**Required work**
Beginning at the line that contains "важность образования и использовали его как", write out each remaining line of the entries below exactly as it stands.

────────────────

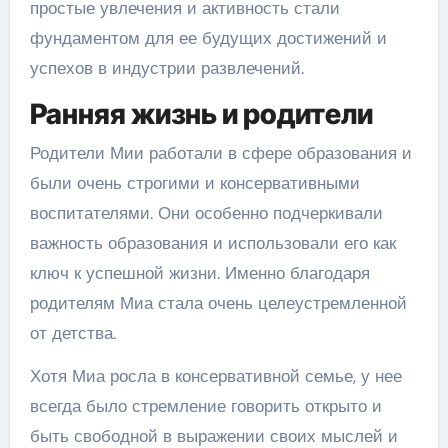
простые увлечения и активность стали
фундаментом для ее будущих достижений и
успехов в индустрии развлечений.
Ранняя жизнь и родители
Родители Мии работали в сфере образования и
были очень строгими и консервативными
воспитателями. Они особенно подчеркивали
важность образования и использовали его как
ключ к успешной жизни. Именно благодаря
родителям Миа стала очень целеустремленной
от детства.
Хотя Миа росла в консервативной семье, у нее
всегда было стремление говорить открыто и
быть свободной в выражении своих мыслей и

────────────────

**Solution to this task**
важность образования и использовали его как
ключ к успешной жизни. Именно благодаря
родителям Миа стала очень целеустремленной
от детства.
Хотя Миа росла в консервативной семье, у нее
всегда было стремление говорить открыто и
быть свободной в выражении своих мыслей и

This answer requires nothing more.